Public officials, private developers and community activists have spent years coaxing East Liberty back after business withered there when the city created a traffic moat called Penn Circle, preventing cars from passing through the retail corridor that planners had envisioned as a pedestrian mall.
The old asphalt sea surrounding Three Rivers Stadium is now the site of office buildings, restaurants and a hotel, not least because the city brought back much of the original street grid obliterated in the 1960s.
On Tuesday night, a few dozen North Siders gathered high in an Allegheny Center office building that looks out over another frizzled dream of the 1960s, a mall that is no more.
For many in the crowd, reconnecting East and West Ohio Street has been a long-held dream. For more than 40 years, motorists have had to drive around Allegheny Center on the four-lane circle some derisively call "The Speedway.''
Drivers must detour through ridiculous stoplights preventing right turns despite no through traffic in the right hand lanes, making potentially three or four stops on a journey round a mall has been in a retail coma for more than 15 years.
Three branch banks, a shoe repair shop and a coffee kiosk are the only retail outlets left. The mall has found second life as an office park, but it's not full. Walking its second floor yesterday morning made a fellow feel like Will Smith in "I Am Legend'': People had vanished.
The east-west corridor through Allegheny Center, designed as an outdoor pedestrian mall, doesn't attract many either.

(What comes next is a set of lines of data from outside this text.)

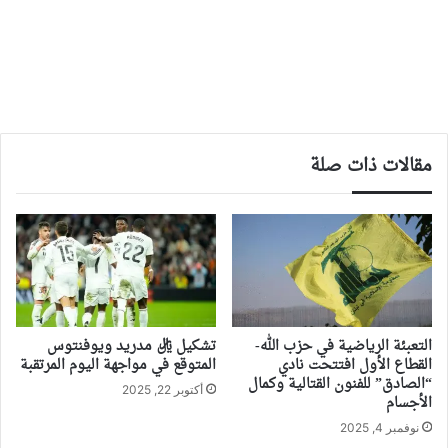
مقالات ذات صلة
التعبئة الرياضية في حزب الله-
تشكيل ريال مدريد ويوفنتوس
القطاع الأول افتتحت نادي
المتوقع في مواجهة اليوم المرتقبة
“الصادق” للفنون القتالية وكمال
أكتوبر 22, 2025
الأجسام
نوفمبر 4, 2025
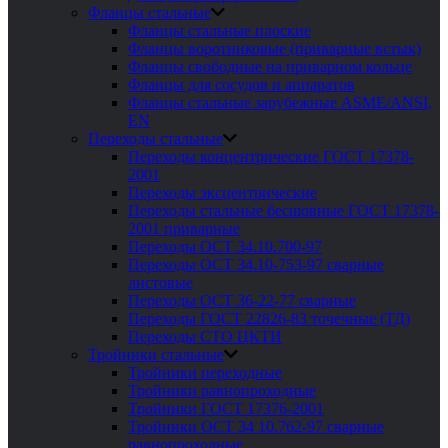
Фланцы стальные
Фланцы стальные плоские
Фланцы воротниковые (приварные встык)
Фланцы свободные на приварном кольце
Фланцы для сосудов и аппаратов
Фланцы стальные зарубежные ASME/ANSI,
EN
Переходы стальные
Переходы концентрические ГОСТ 17378-
2001
Переходы эксцентрические
Переходы стальные бесшовные ГОСТ 17378-
2001 приварные
Переходы ОСТ 34.10.700-97
Переходы ОСТ 34.10-753-97 сварные
листовые
Переходы ОСТ 36-22-77 сварные
Переходы ГОСТ 22826-83 точечные (ТД)
Переходы СТО ЦКТИ
Тройники стальные
Тройники переходные
Тройники равнопроходные
Тройники ГОСТ 17376-2001
Тройники ОСТ 34 10.762-97 сварные
равнопроходные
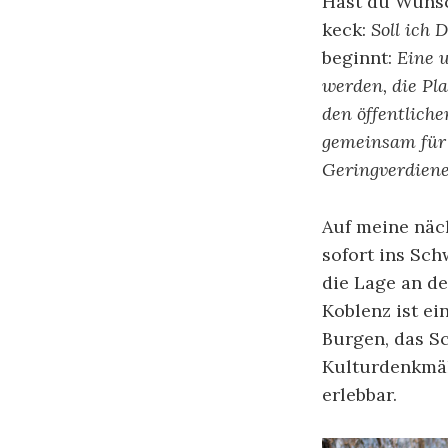
Hast du Wünsch
keck:
Soll ich 
beginnt:
Eine u
werden, die Pl
den öffentlich
gemeinsam für 
Geringverdiene
Auf meine näch
sofort ins Sch
die Lage an d
Koblenz ist ei
Burgen, das S
Kulturdenkmäl
erlebbar.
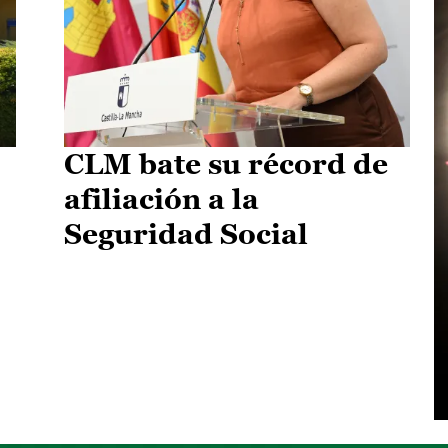
CLM bate su récord de
afiliación a la
Seguridad Social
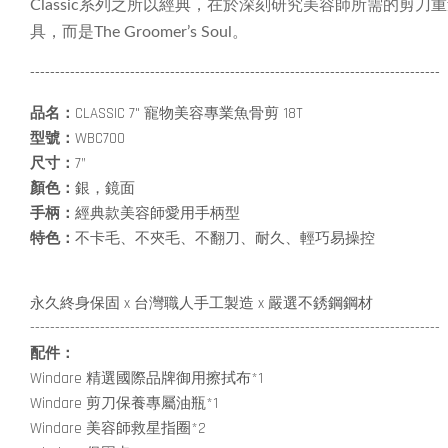
Classic系列之所以經典，在於深刻研究美容師所需的
具，而是The Groomer’s Soul。
----------------------------------------------------------------------------------
品名：
CLASSIC 7" 寵物美容專業魚骨剪 18T
型號：
WBC700
尺寸：
7”
顏色：
銀，鏡面
手柄：
經典款美容師愛用手柄型
特色：
不卡毛、不夾毛、不翻刀、耐久、輕巧易操控
永久終身保固 x 台灣職人手工製造 x 嚴選不銹鋼鋼材
----------------------------------------------------------------------------------
配件：
Windare 精選國際品牌御用擦拭布*1
Windare 剪刀保養專屬油瓶*1
Windare 美容師救星指圈*2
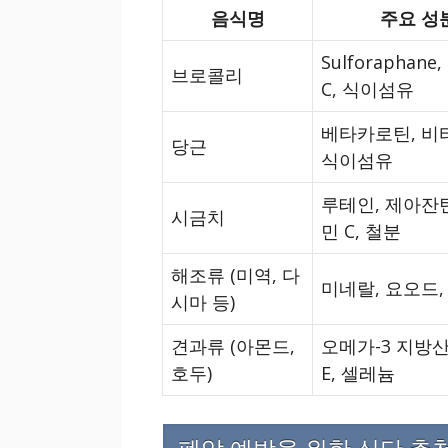
음식명
주요 성
Sulforaphan
브로콜리
C, 식이섬유
베타카로틴, 비타
당근
식이섬유
루테인, 제아잔틴
시금치
민 C, 철분
해조류 (미역, 다
미네랄, 요오드,
시마 등)
견과류 (아몬드,
오메가-3 지방산
호두)
E, 셀레늄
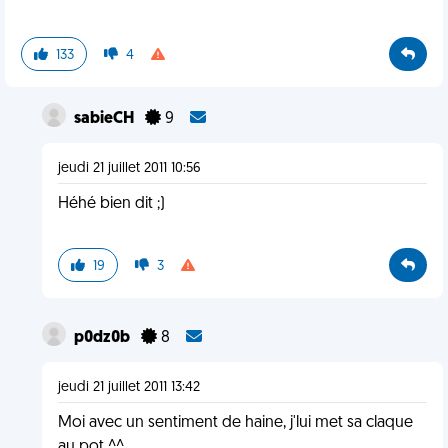
133
4
sabieCH
9
jeudi 21 juillet 2011 10:56
Héhé bien dit ;)
19
3
p0dz0b
8
jeudi 21 juillet 2011 13:42
Moi avec un sentiment de haine, j'lui met sa claque
au pot ^^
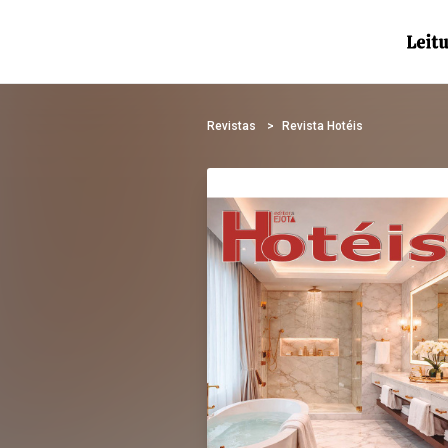
Revistas
Revista Hotéis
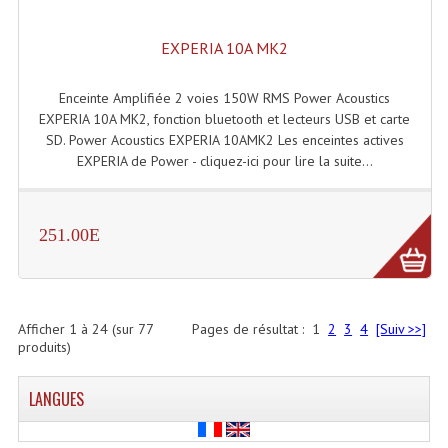
EXPERIA 10A MK2
Enceinte Amplifiée 2 voies 150W RMS Power Acoustics
EXPERIA 10A MK2, fonction bluetooth et lecteurs USB et carte
SD. Power Acoustics EXPERIA 10AMK2 Les enceintes actives
EXPERIA de Power - cliquez-ici pour lire la suite...
251.00E
Afficher
1
à
24
(sur
77
Pages de résultat :
1
2
3
4
[Suiv >>]
produits)
LANGUES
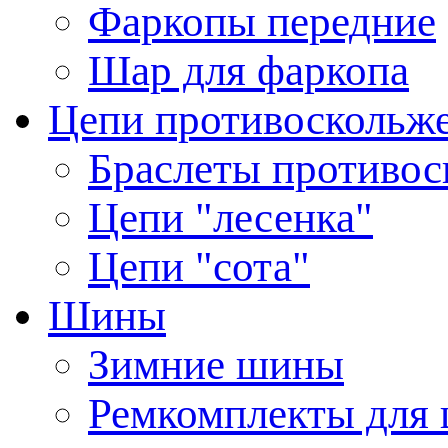
Фаркопы передние
Шар для фаркопа
Цепи противоскольж
Браслеты противос
Цепи "лесенка"
Цепи "сота"
Шины
Зимние шины
Ремкомплекты для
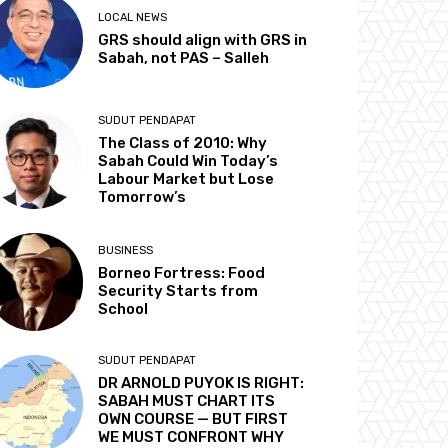
LOCAL NEWS
GRS should align with GRS in
Sabah, not PAS – Salleh
SUDUT PENDAPAT
The Class of 2010: Why
Sabah Could Win Today’s
Labour Market but Lose
Tomorrow’s
BUSINESS
Borneo Fortress: Food
Security Starts from
School
SUDUT PENDAPAT
DR ARNOLD PUYOK IS RIGHT:
SABAH MUST CHART ITS
OWN COURSE — BUT FIRST
WE MUST CONFRONT WHY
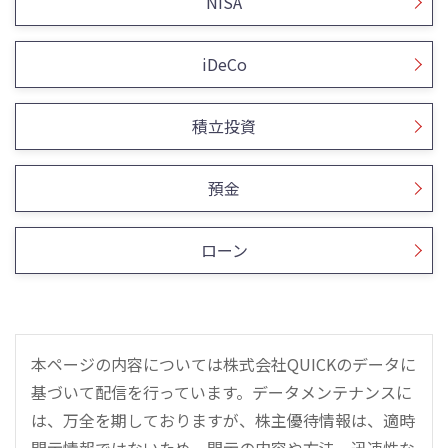
NISA
iDeCo
積立投資
預金
ローン
本ページの内容については株式会社QUICKのデータに
基づいて配信を行っています。データメンテナンスに
は、万全を期しておりますが、株主優待情報は、適時
開示情報ではないため、開示の内容や方法、迅速性な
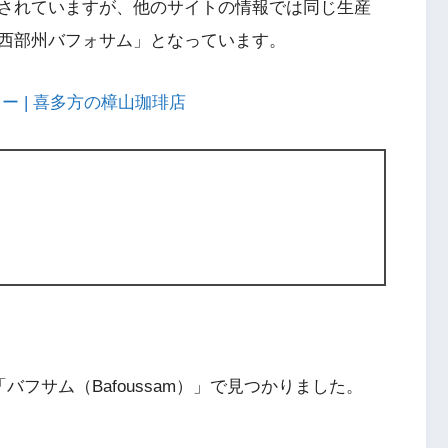
されていますが、他のサイトの情報では同じ生産
西部州バフォサム」となっています。
 | 喜多方の樟山珈琲店
く「バフサム（Bafoussam）」で見つかりました。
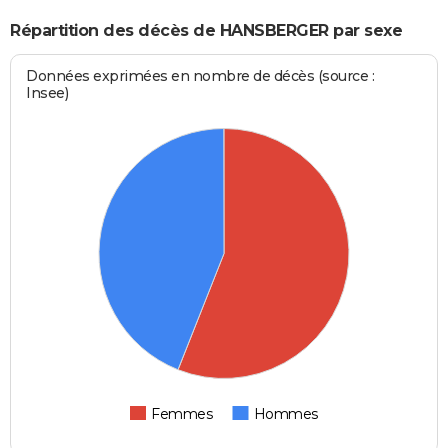
Répartition des décès de HANSBERGER par sexe
Données exprimées en nombre de décès (source :
Insee)
Femmes
Hommes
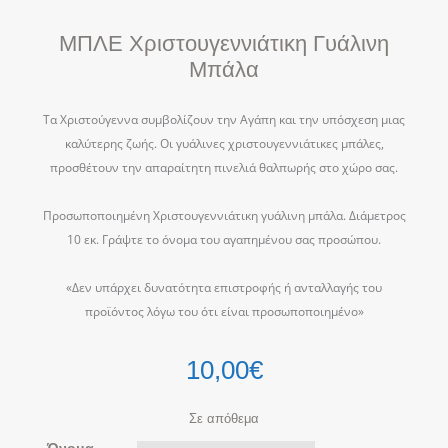
ΜΠΛΕ Χριστουγεννιάτικη Γυάλινη
Μπάλα
Τα Χριστούγεννα συμβολίζουν την Αγάπη και την υπόσχεση μιας
καλύτερης ζωής. Οι γυάλινες χριστουγεννιάτικες μπάλες,
προσθέτουν την απαραίτητη πινελιά θαλπωρής στο χώρο σας.
Προσωποποιημένη Χριστουγεννιάτικη γυάλινη μπάλα. Διάμετρος
10 εκ. Γράψτε το όνομα του αγαπημένου σας προσώπου.
«Δεν υπάρχει δυνατότητα επιστροφής ή ανταλλαγής του
προϊόντος λόγω του ότι είναι προσωποποιημένο»
10,00
€
Σε απόθεμα
Όνομα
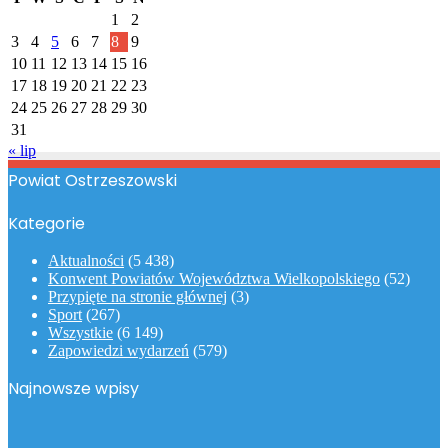
1
2
3
4
5
6
7
8
9
10
11
12
13
14
15
16
17
18
19
20
21
22
23
24
25
26
27
28
29
30
31
« lip
Powiat Ostrzeszowski
Kategorie
Aktualności
(5 438)
Konwent Powiatów Województwa Wielkopolskiego
(52)
Przypięte na stronie głównej
(3)
Sport
(267)
Wszystkie
(6 149)
Zapowiedzi wydarzeń
(579)
Najnowsze wpisy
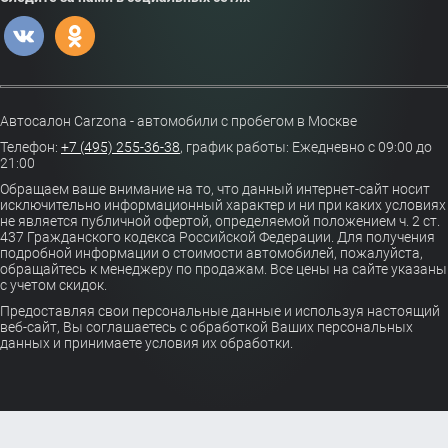
Автосалон Carzona - автомобили с пробегом в Москве
Телефон:
+7 (495) 255-36-38
,
график работы: Ежедневно с 09:00 до
21:00
Обращаем ваше внимание на то, что данный интернет-сайт носит
исключительно информационный характер и ни при каких условиях
не является публичной офертой, определяемой положением ч. 2 ст.
437 Гражданского кодекса Российской Федерации. Для получения
подробной информации о стоимости автомобилей, пожалуйста,
обращайтесь к менеджеру по продажам. Все цены на сайте указаны
с учетом скидок.
Предоставляя свои персональные данные и используя настоящий
веб-сайт, Вы соглашаетесь с обработкой Ваших персональных
данных и принимаете условия их обработки.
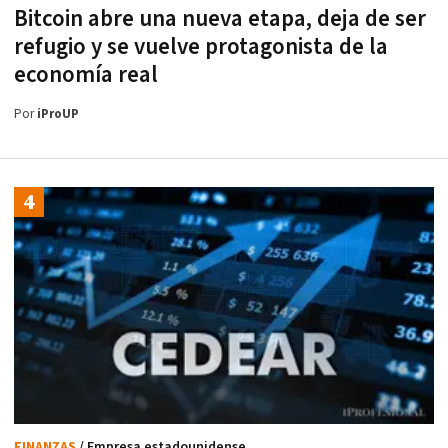
Bitcoin abre una nueva etapa, deja de ser
refugio y se vuelve protagonista de la
economía real
Por
iProUP
FINANZAS
/ Empresa estadounidense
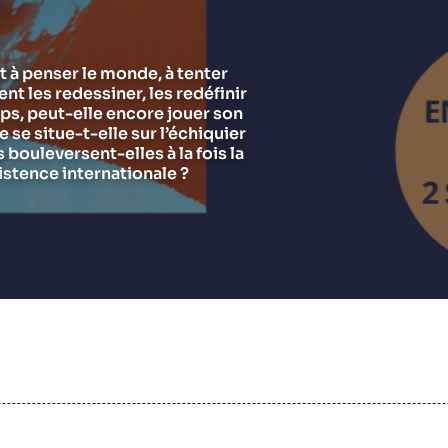
Chercheurs
Asie et Indo-Pacifique
E
G
Ramses
Europe
R
S
t à penser le monde, à tenter
ent les redessiner, les redéfinir
Politique étrangère
Russie - Eurasie
D
T
ps, peut-elle encore jouer son
Podcast
Afrique du Nord et Moyen-Orient
se situe-t-elle sur l’échiquier
bouleversent-elles à la fois la
istence internationale ?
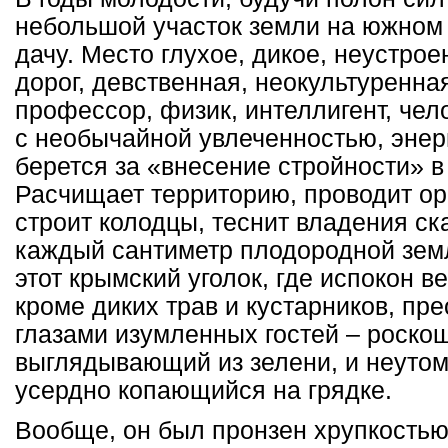
небольшой участок земли на южном
дачу. Место глухое, дикое, неустрое
дорог, девственная, неокультуренна
профессор, физик, интеллигент, чел
с необычайной увлеченностью, энер
берется за «внесение стройности» в
Расчищает территорию, проводит о
строит колодцы, теснит владения ск
каждый сантиметр плодородной земл
этот крымский уголок, где испокон в
кроме диких трав и кустарников, пр
глазами изумленных гостей – роско
выглядывающий из зелени, и неутом
усердно копающийся на грядке.
Вообще, он был пронзен хрупкостью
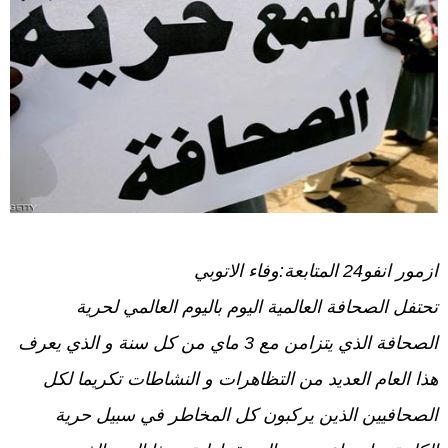
ازمور انفو24 المتابعة:وفاء الاتوبي
تحتفل الصحافة العالمية اليوم باليوم العالمي لحرية
الصحافة الذي يتزامن مع 3 ماي من كل سنة و الذي يعرف
هذا العام العديد من التظاهرات و النشاطات تكريما لكل
الصحافيين الذين يركبون كل المخاطر في سبيل حرية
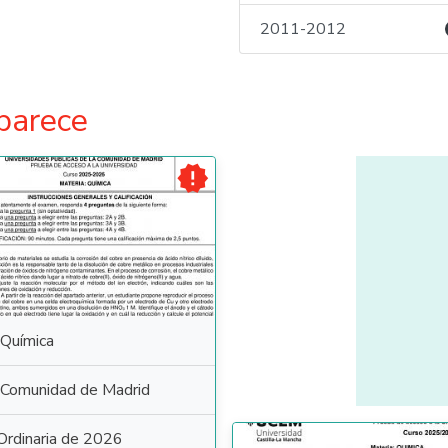
2011-2012
parece

Química
Comunidad de Madrid
Ordinaria de 2026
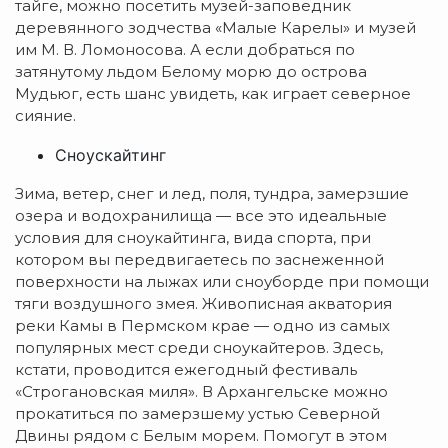
тайге, можно посетить музей-заповедник
деревянного зодчества «Малые Карелы» и музей
им М. В. Ломоносова. А если добраться по
затянутому льдом Белому морю до острова
Мудьюг, есть шанс увидеть, как играет северное
сияние.
Сноускайтинг
Зима, ветер, снег и лед, поля, тундра, замерзшие
озера и водохранилища — все это идеальные
условия для сноукайтинга, вида спорта, при
котором вы передвигаетесь по заснеженной
поверхности на лыжах или сноуборде при помощи
тяги воздушного змея. Живописная акватория
реки Камы в Пермском крае — одно из самых
популярных мест среди сноукайтеров. Здесь,
кстати, проводится ежегодный фестиваль
«Строгановская миля». В Архангельске можно
прокатиться по замерзшему устью Северной
Двины рядом с Белым морем. Помогут в этом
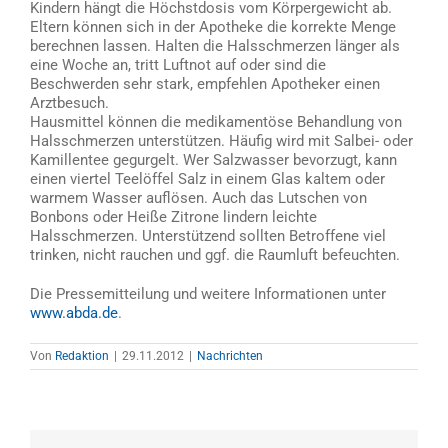
Kindern hängt die Höchstdosis vom Körpergewicht ab.
Eltern können sich in der Apotheke die korrekte Menge
berechnen lassen. Halten die Halsschmerzen länger als
eine Woche an, tritt Luftnot auf oder sind die
Beschwerden sehr stark, empfehlen Apotheker einen
Arztbesuch.
Hausmittel können die medikamentöse Behandlung von
Halsschmerzen unterstützen. Häufig wird mit Salbei- oder
Kamillentee gegurgelt. Wer Salzwasser bevorzugt, kann
einen viertel Teelöffel Salz in einem Glas kaltem oder
warmem Wasser auflösen. Auch das Lutschen von
Bonbons oder Heiße Zitrone lindern leichte
Halsschmerzen. Unterstützend sollten Betroffene viel
trinken, nicht rauchen und ggf. die Raumluft befeuchten.
Die Pressemitteilung und weitere Informationen unter
www.abda.de
.
Von
Redaktion
|
29.11.2012
|
Nachrichten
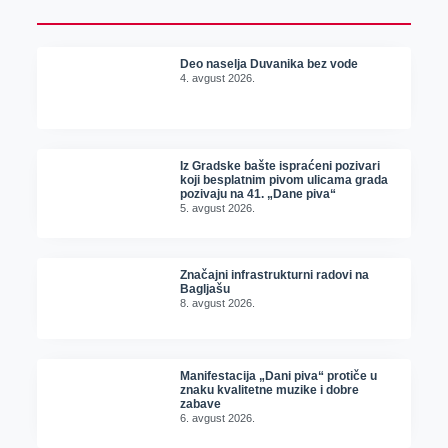
Deo naselja Duvanika bez vode
4. avgust 2026.
Iz Gradske bašte ispraćeni pozivari
koji besplatnim pivom ulicama grada
pozivaju na 41. „Dane piva“
5. avgust 2026.
Značajni infrastrukturni radovi na
Bagljašu
8. avgust 2026.
Manifestacija „Dani piva“ protiče u
znaku kvalitetne muzike i dobre
zabave
6. avgust 2026.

Urban walkers instinctively trod places within sight of auto traffic, for safety's sake. More walkers are in the surrounding park, or along North Avenue, than on the isolated Allegheny Center pathways, particularly at night.
The route includes a sunken fountain area, known by some as "The Ashtray'' because it hasn't spouted water in years. Around 10:20 a.m. yesterday, the sun shone brightly upon empty benches and sidewalks. The pedestrian mall looked as it might have in the architect's rendering, had he forgotten to draw in walkers.
Most in the Tuesday night audience knew the center's story before Doug Suisman, a Southern California architect, summarized it. The area had been the heart of old Allegheny City. The "diamond" where the anti-fountain now stands had been a park in John Redick's 1784 layout, a plan "stunning in its simplicity and clarity,'' says Mr. Suisman.
That park was in the center of a "square doughnut'' comprising 36 blocks of homes, churches and businesses, a downtown surrounded, in turn, by Allegheny Commons, a park surrounded, in turn, by walkable neighborhoods.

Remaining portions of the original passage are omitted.